→ GOAL OF THE EXERCISE
For the data below, transcribe the part that opens with the line containing "experience technologies." and closes with the line containing "some hidden gems", exactly and with no pictures.

======== SUPPLIED RECORDS ========

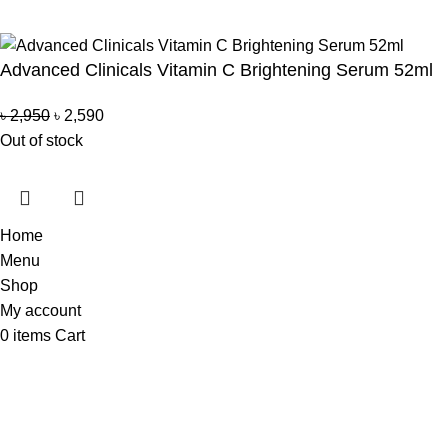
Copyright Reserved by Beauty Mind
Advanced Clinicals Vitamin C Brightening Serum 52ml
৳
2,950
৳
2,590
Out of stock
Home
Menu
Shop
My account
0
items
Cart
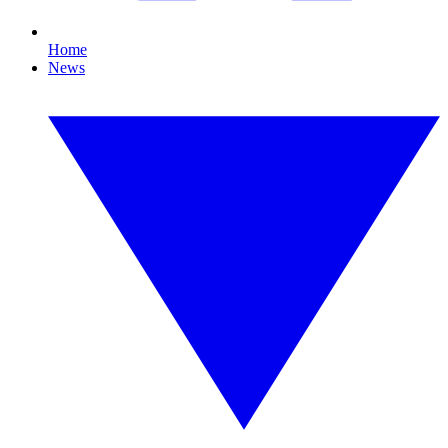
Home
News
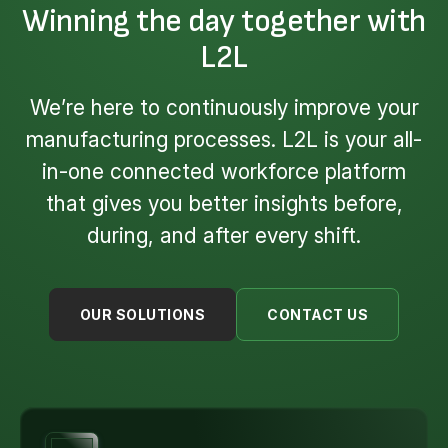
Winning the day together with
L2L
We’re here to continuously improve your
manufacturing processes. L2L is your all-
in-one connected workforce platform
that gives you better insights before,
during, and after every shift.
OUR SOLUTIONS
CONTACT US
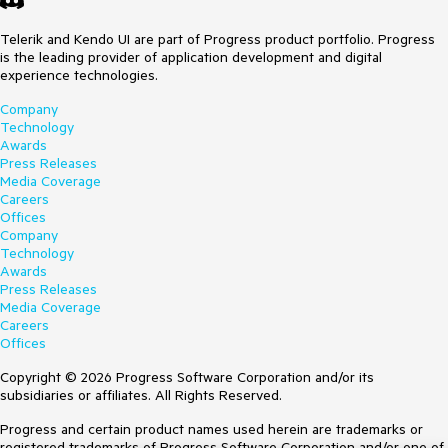
Telerik and Kendo UI are part of Progress product portfolio. Progress
is the leading provider of application development and digital
experience technologies.
Company
Technology
Awards
Press Releases
Media Coverage
Careers
Offices
Company
Technology
Awards
Press Releases
Media Coverage
Careers
Offices
Copyright © 2026 Progress Software Corporation and/or its
subsidiaries or affiliates. All Rights Reserved.
Progress and certain product names used herein are trademarks or
registered trademarks of Progress Software Corporation and/or one of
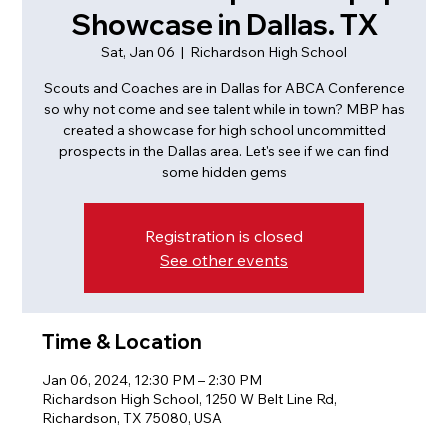
Showcase in Dallas. TX
Sat, Jan 06
  |  
Richardson High School
Scouts and Coaches are in Dallas for ABCA Conference
so why not come and see talent while in town? MBP has
created a showcase for high school uncommitted
prospects in the Dallas area. Let's see if we can find
some hidden gems
Registration is closed
See other events
Time & Location
Jan 06, 2024, 12:30 PM – 2:30 PM
Richardson High School, 1250 W Belt Line Rd,
Richardson, TX 75080, USA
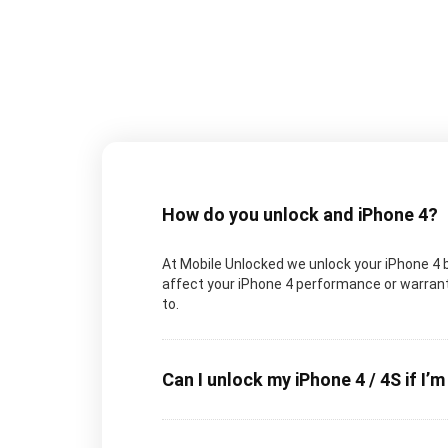
How do you unlock and iPhone 4?
At Mobile Unlocked we unlock your iPhone 4 by
affect your iPhone 4 performance or warranty
to.
Can I unlock my iPhone 4 / 4S if I’m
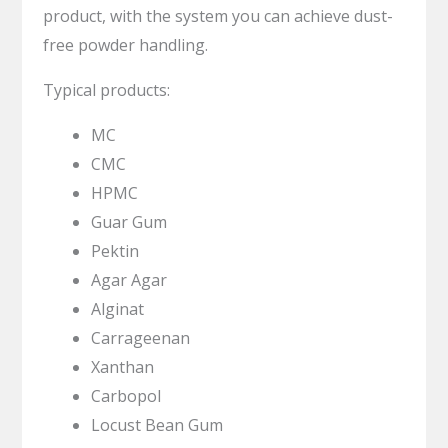
product, with the system you can achieve dust-
free powder handling.
Typical products:
MC
CMC
HPMC
Guar Gum
Pektin
Agar Agar
Alginat
Carrageenan
Xanthan
Carbopol
Locust Bean Gum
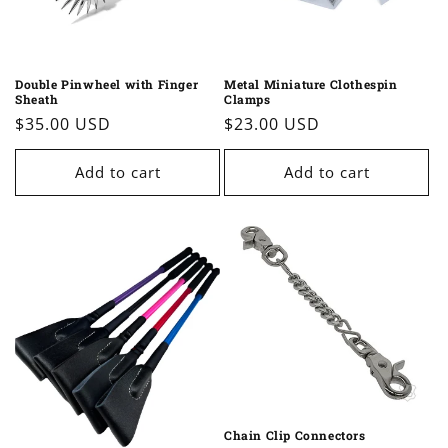
Double Pinwheel with Finger
Metal Miniature Clothespin
Sheath
Clamps
Regular
$35.00 USD
Regular
$23.00 USD
price
price
Add to cart
Add to cart
Chain Clip Connectors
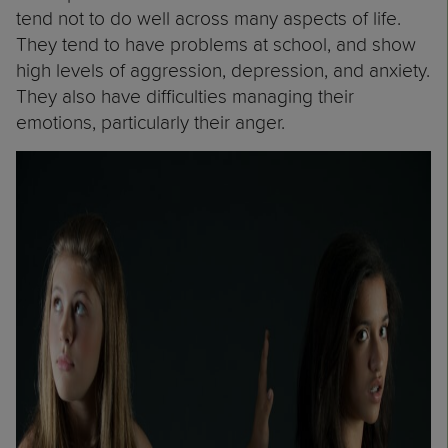
tend not to do well across many aspects of life.
They tend to have problems at school, and show
high levels of aggression, depression, and anxiety.
They also have difficulties managing their
emotions, particularly their anger.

========

→ REPLY TO THE EXERCISE
experience technologies.
Company
Technology
Awards
Press Releases
Media Coverage
Careers
Offices
Company
Technology
Awards
Press Releases
Media Coverage
Careers
Offices
Copyright © 2026 Progress Software Corporation and/or its
subsidiaries or affiliates. All Rights Reserved.
Progress and certain product names used herein are trademarks or
registered trademarks of Progress Software Corporation and/or one of
Showcase in Dallas. TX
Sat, Jan 06
  |  
Richardson High School
Scouts and Coaches are in Dallas for ABCA Conference
so why not come and see talent while in town? MBP has
created a showcase for high school uncommitted
prospects in the Dallas area. Let's see if we can find
some hidden gems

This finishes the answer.